*REQUIREMENT:* Return all lines from the listing below that include the word "series".

____________

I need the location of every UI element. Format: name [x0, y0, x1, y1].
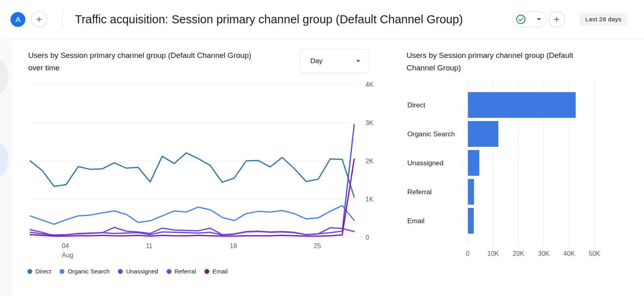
- bar-category-label-referral: Referral: [407, 188, 431, 196]
- chevron-down-icon: [356, 60, 360, 62]
- legend-label-unassigned: Unassigned: [126, 268, 158, 275]
- legend-item-direct: Direct: [27, 268, 51, 275]
- legend-label-referral: Referral: [175, 268, 196, 275]
- granularity-dropdown[interactable]: Day: [299, 49, 369, 73]
- x-tick-label: 18: [230, 243, 237, 249]
- line-series-referral[interactable]: [30, 227, 354, 236]
- chevron-down-icon: [537, 18, 541, 21]
- plus-icon: +: [36, 14, 42, 25]
- legend-dot-referral: [167, 269, 171, 274]
- bar-category-label-direct: Direct: [407, 101, 425, 109]
- x-tick-label: 0: [466, 250, 470, 257]
- bar-direct[interactable]: [468, 92, 576, 118]
- add-button-right[interactable]: +: [549, 11, 565, 27]
- bar-organic-search[interactable]: [468, 121, 499, 147]
- line-chart-legend: DirectOrganic SearchUnassignedReferralEm…: [27, 268, 227, 275]
- traffic-acquisition-card: A + Traffic acquisition: Session primary…: [0, 0, 644, 296]
- add-button-left[interactable]: +: [31, 11, 47, 27]
- legend-dot-unassigned: [118, 269, 123, 274]
- x-tick-label: 10K: [487, 250, 499, 257]
- x-tick-label: 40K: [564, 250, 575, 257]
- x-tick-label: 30K: [538, 250, 550, 257]
- x-tick-label: 25: [314, 243, 321, 249]
- card-header: A + Traffic acquisition: Session primary…: [0, 0, 644, 39]
- x-tick-label: 04: [62, 243, 69, 249]
- x-tick-sublabel: Aug: [62, 252, 73, 259]
- y-tick-label: 1K: [365, 196, 374, 203]
- legend-label-email: Email: [213, 268, 228, 275]
- bar-category-label-email: Email: [407, 217, 425, 225]
- line-chart-title-line2: over time: [28, 64, 60, 72]
- line-series-direct[interactable]: [30, 153, 354, 197]
- bar-email[interactable]: [468, 208, 474, 234]
- check-circle-icon: [516, 14, 526, 25]
- avatar[interactable]: A: [10, 12, 25, 27]
- y-tick-label: 4K: [365, 81, 374, 88]
- bar-category-label-unassigned: Unassigned: [407, 159, 444, 167]
- y-tick-label: 2K: [365, 158, 374, 164]
- bar-referral[interactable]: [468, 179, 474, 205]
- x-tick-label: 20K: [513, 250, 524, 257]
- bar-chart-title: Users by Session primary channel group (…: [407, 49, 616, 74]
- legend-item-unassigned: Unassigned: [118, 268, 158, 275]
- legend-label-organic-search: Organic Search: [68, 268, 109, 275]
- line-chart-svg: 01K2K3K4K04Aug111825: [16, 79, 378, 261]
- y-tick-label: 0: [365, 234, 369, 241]
- legend-item-referral: Referral: [167, 268, 196, 275]
- x-tick-label: 11: [146, 243, 153, 249]
- bar-unassigned[interactable]: [468, 150, 479, 176]
- y-tick-label: 3K: [365, 119, 374, 126]
- legend-item-email: Email: [204, 268, 228, 275]
- header-rule: [10, 39, 644, 39]
- legend-dot-email: [204, 269, 209, 274]
- cropped-button-gray: [0, 60, 8, 94]
- x-tick-label: 50K: [589, 250, 601, 257]
- left-cropped-rail: [0, 39, 10, 296]
- line-series-email[interactable]: [30, 159, 354, 236]
- granularity-value: Day: [310, 57, 322, 65]
- line-series-organic-search[interactable]: [30, 206, 354, 224]
- line-chart-title-line1: Users by Session primary channel group (…: [28, 51, 251, 60]
- status-dropdown-pill[interactable]: [512, 11, 547, 27]
- page-title: Traffic acquisition: Session primary cha…: [75, 12, 463, 27]
- line-chart-title: Users by Session primary channel group (…: [28, 49, 302, 74]
- bar-chart-title-line1: Users by Session primary channel group (…: [407, 51, 573, 60]
- plus-icon: +: [554, 14, 559, 25]
- bar-chart-svg: 010K20K30K40K50KDirectOrganic SearchUnas…: [402, 79, 631, 261]
- cropped-button-blue: [0, 143, 8, 177]
- avatar-letter: A: [15, 15, 21, 24]
- date-range-label: Last 28 days: [580, 13, 627, 26]
- bar-chart-title-line2: Channel Group): [407, 64, 461, 72]
- header-divider: [62, 10, 63, 28]
- bar-category-label-organic-search: Organic Search: [407, 130, 455, 138]
- legend-dot-organic-search: [60, 269, 64, 274]
- legend-dot-direct: [27, 269, 32, 274]
- legend-label-direct: Direct: [35, 268, 51, 275]
- legend-item-organic-search: Organic Search: [60, 268, 109, 275]
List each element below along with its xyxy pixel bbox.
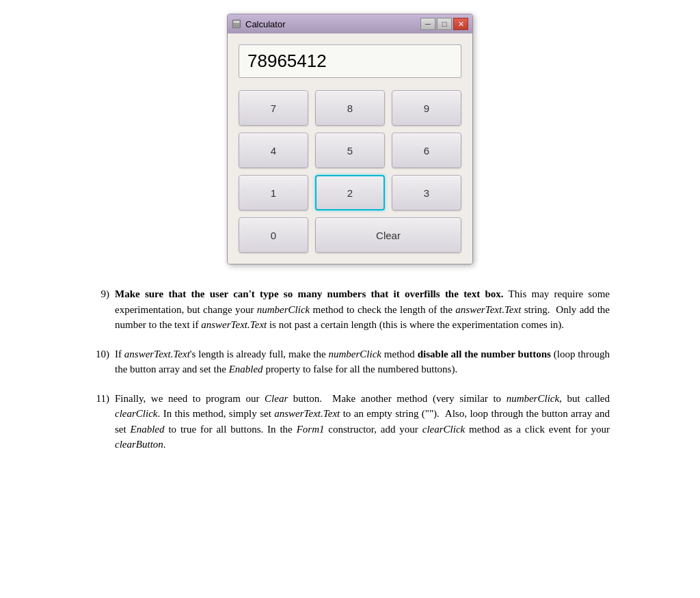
calculator-body: 78965412 7 8 9 4 5 6 1 2 3 0 Clear (228, 33, 472, 264)
instruction-11: 11) Finally, we need to program our Clea… (90, 391, 610, 452)
restore-button[interactable]: □ (437, 18, 452, 30)
instr9-answertext2: answerText.Text (201, 319, 267, 330)
instr11-clear: Clear (265, 393, 288, 404)
button-7[interactable]: 7 (239, 90, 308, 126)
instr11-numberclick: numberClick (507, 393, 559, 404)
svg-rect-5 (234, 26, 236, 27)
instr9-numberclick: numberClick (257, 304, 310, 315)
item-number-9: 9) (90, 286, 109, 302)
instr10-bold: disable all the number buttons (418, 349, 551, 359)
button-0[interactable]: 0 (239, 217, 308, 253)
instructions: 9) Make sure that the user can't type so… (90, 286, 610, 452)
svg-rect-3 (236, 24, 238, 25)
button-2[interactable]: 2 (315, 175, 385, 210)
button-4[interactable]: 4 (239, 133, 308, 168)
svg-rect-1 (234, 21, 240, 23)
button-8[interactable]: 8 (315, 90, 385, 126)
instruction-10: 10) If answerText.Text's length is alrea… (90, 346, 610, 377)
button-9[interactable]: 9 (392, 90, 461, 126)
button-clear[interactable]: Clear (315, 217, 461, 253)
instr10-enabled: Enabled (229, 364, 263, 375)
title-bar-left: Calculator (232, 19, 286, 29)
item-content-11: Finally, we need to program our Clear bu… (115, 391, 610, 452)
calculator-container: Calculator ─ □ ✕ 78965412 7 8 9 4 5 6 1 (27, 14, 673, 264)
instr11-form1: Form1 (297, 424, 325, 435)
item-number-11: 11) (90, 391, 109, 407)
instr11-clearclick: clearClick (115, 408, 157, 419)
instr11-clearbutton: clearButton (115, 439, 163, 450)
close-button[interactable]: ✕ (453, 18, 468, 30)
svg-rect-4 (238, 24, 240, 25)
svg-rect-6 (236, 26, 238, 27)
button-3[interactable]: 3 (392, 175, 461, 210)
display: 78965412 (239, 44, 461, 78)
title-bar: Calculator ─ □ ✕ (228, 14, 472, 33)
instruction-9-bold: Make sure that the user can't type so ma… (115, 288, 504, 299)
instr10-numberclick: numberClick (328, 349, 381, 359)
instr11-clearclick2: clearClick (422, 424, 465, 435)
calculator-icon (232, 19, 241, 29)
instr9-answertext1: answerText.Text (455, 304, 521, 315)
button-5[interactable]: 5 (315, 133, 385, 168)
item-number-10: 10) (90, 346, 109, 362)
instruction-9: 9) Make sure that the user can't type so… (90, 286, 610, 333)
item-content-9: Make sure that the user can't type so ma… (115, 286, 610, 333)
button-grid: 7 8 9 4 5 6 1 2 3 0 Clear (239, 90, 461, 253)
instr10-answertext: answerText.Text (124, 349, 190, 359)
window-controls: ─ □ ✕ (420, 18, 468, 30)
instr11-answertext: answerText.Text (274, 408, 340, 419)
instr11-enabled: Enabled (131, 424, 165, 435)
svg-rect-7 (238, 26, 240, 27)
minimize-button[interactable]: ─ (420, 18, 435, 30)
calculator-window: Calculator ─ □ ✕ 78965412 7 8 9 4 5 6 1 (227, 14, 473, 264)
item-content-10: If answerText.Text's length is already f… (115, 346, 610, 377)
window-title: Calculator (245, 19, 286, 29)
svg-rect-2 (234, 24, 236, 25)
button-6[interactable]: 6 (392, 133, 461, 168)
button-1[interactable]: 1 (239, 175, 308, 210)
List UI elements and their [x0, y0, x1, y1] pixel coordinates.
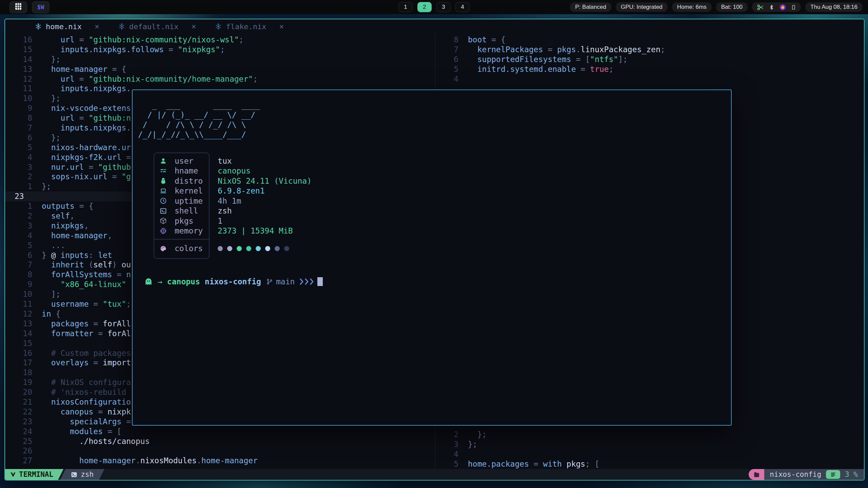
fetch-value-kernel: 6.9.8-zen1 — [218, 186, 312, 196]
neovim-icon — [10, 471, 16, 478]
prompt-directory: nixos-config — [205, 277, 261, 286]
tab-label: default.nix — [129, 22, 179, 31]
fastfetch-output: userhnamedistrokerneluptimeshellpkgsmemo… — [154, 152, 731, 259]
neovim-window: home.nix×default.nix×flake.nix× 16 url =… — [4, 19, 865, 481]
code-line: 13 home-manager = { — [5, 64, 435, 74]
phone-icon[interactable] — [791, 4, 796, 11]
close-icon[interactable]: × — [95, 22, 99, 31]
code-line: 26 — [5, 446, 435, 456]
color-dot — [246, 246, 251, 251]
grid-icon — [14, 2, 22, 12]
folder-segment — [749, 469, 764, 480]
status-pills: P: BalancedGPU: IntegratedHome: 6msBat: … — [570, 2, 748, 12]
folder-icon — [753, 471, 760, 478]
prompt-chevrons — [299, 278, 314, 285]
code-line: 25 ./hosts/canopus — [5, 436, 435, 446]
fetch-value-uptime: 4h 1m — [218, 196, 312, 206]
terminal-color-dots — [218, 243, 312, 254]
terminal-icon — [71, 471, 77, 478]
distro-icon — [160, 177, 169, 185]
fetch-label-kernel: kernel — [175, 186, 203, 195]
fetch-value-user: tux — [218, 156, 312, 166]
tab-home.nix[interactable]: home.nix× — [26, 19, 108, 34]
hname-icon — [160, 167, 169, 175]
flame-icon[interactable] — [779, 4, 786, 11]
workspace-4[interactable]: 4 — [455, 2, 470, 12]
code-line: 2 }; — [435, 430, 864, 440]
fetch-label-colors: colors — [175, 244, 203, 253]
shell-prompt[interactable]: → canopus nixos-config main — [144, 277, 731, 286]
code-line: 27 home-manager.nixosModules.home-manage… — [5, 456, 435, 466]
memory-icon — [160, 227, 169, 235]
status-pill[interactable]: GPU: Integrated — [616, 2, 668, 12]
pkgs-icon — [160, 217, 169, 225]
mode-segment: TERMINAL — [5, 469, 63, 480]
shell-segment: zsh — [60, 469, 104, 480]
network-icon[interactable] — [757, 4, 764, 11]
fetch-value-pkgs: 1 — [218, 216, 312, 226]
fetch-value-memory: 2373 | 15394 MiB — [218, 226, 312, 236]
code-line: 5 initrd.systemd.enable = true; — [435, 64, 864, 74]
launcher-grid-button[interactable] — [9, 1, 27, 13]
sw-launcher-button[interactable]: $W — [32, 1, 50, 13]
code-line: 12 url = "github:nix-community/home-mana… — [5, 74, 435, 84]
code-line: 7 kernelPackages = pkgs.linuxPackages_ze… — [435, 45, 864, 55]
mode-label: TERMINAL — [19, 470, 53, 479]
code-line: 8boot = { — [435, 35, 864, 45]
code-line: 3}; — [435, 440, 864, 449]
prompt-branch: main — [276, 277, 295, 286]
tab-flake.nix[interactable]: flake.nix× — [206, 19, 293, 34]
tab-default.nix[interactable]: default.nix× — [110, 19, 205, 34]
fetch-label-pkgs: pkgs — [175, 217, 193, 225]
workspace-3[interactable]: 3 — [436, 2, 451, 12]
fetch-label-box: userhnamedistrokerneluptimeshellpkgsmemo… — [154, 152, 210, 259]
sw-icon: $W — [37, 4, 44, 11]
terminal-cursor[interactable] — [317, 277, 323, 286]
nix-snowflake-icon — [118, 23, 125, 30]
workspace-2[interactable]: 2 — [417, 2, 432, 12]
shell-icon — [160, 207, 169, 215]
statusline: TERMINAL zsh nixos-config 3 % — [5, 469, 864, 480]
color-dot — [284, 246, 289, 251]
cwd-label: nixos-config — [770, 470, 821, 479]
color-dot — [227, 246, 232, 251]
fetch-label-hname: hname — [175, 166, 198, 175]
ghost-icon — [144, 277, 153, 286]
status-pill[interactable]: Bat: 100 — [716, 2, 748, 12]
uptime-icon — [160, 197, 169, 205]
git-branch-icon — [266, 278, 273, 285]
color-dot — [218, 246, 223, 251]
fetch-label-user: user — [175, 157, 193, 165]
clock[interactable]: Thu Aug 08, 18:16 — [805, 2, 863, 12]
close-icon[interactable]: × — [192, 22, 196, 31]
shell-label: zsh — [81, 470, 94, 479]
code-line: 4 — [435, 74, 864, 84]
color-dot — [256, 246, 261, 251]
prompt-arrow: → — [158, 277, 162, 286]
floating-terminal[interactable]: _ ___ ____ ____ / |/ (_)_ __/ __ \/ __/ … — [132, 89, 732, 426]
palette-icon — [160, 245, 169, 252]
nix-snowflake-icon — [35, 23, 42, 30]
code-line: 4 — [435, 449, 864, 459]
user-icon — [160, 157, 169, 165]
scroll-indicator — [826, 470, 840, 479]
status-pill[interactable]: P: Balanced — [570, 2, 611, 12]
code-line: 14 }; — [5, 55, 435, 64]
fetch-label-shell: shell — [175, 206, 198, 215]
color-dot — [265, 246, 270, 251]
nix-snowflake-icon — [215, 23, 222, 30]
tab-label: flake.nix — [226, 22, 266, 31]
bluetooth-icon[interactable] — [769, 4, 774, 11]
nixos-ascii-logo: _ ___ ____ ____ / |/ (_)_ __/ __ \/ __/ … — [138, 100, 731, 140]
status-pill[interactable]: Home: 6ms — [672, 2, 712, 12]
tabline: home.nix×default.nix×flake.nix× — [5, 19, 864, 34]
close-icon[interactable]: × — [279, 22, 284, 31]
fetch-value-distro: NixOS 24.11 (Vicuna) — [218, 176, 312, 186]
fetch-label-memory: memory — [175, 226, 203, 235]
prompt-host: canopus — [167, 277, 200, 286]
code-line: 15 inputs.nixpkgs.follows = "nixpkgs"; — [5, 45, 435, 55]
top-status-bar: $W 1234 P: BalancedGPU: IntegratedHome: … — [0, 0, 868, 14]
fetch-label-distro: distro — [175, 177, 203, 185]
code-line: 6 supportedFilesystems = ["ntfs"]; — [435, 55, 864, 64]
workspace-1[interactable]: 1 — [398, 2, 413, 12]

____________

*RESULT FOR THIS TASK:*
- line-series-referral[interactable]: [30, 227, 354, 236]
- line-series-direct[interactable]: [30, 153, 354, 197]
- line-series-email[interactable]: [30, 159, 354, 236]
- line-series-organic-search[interactable]: [30, 206, 354, 224]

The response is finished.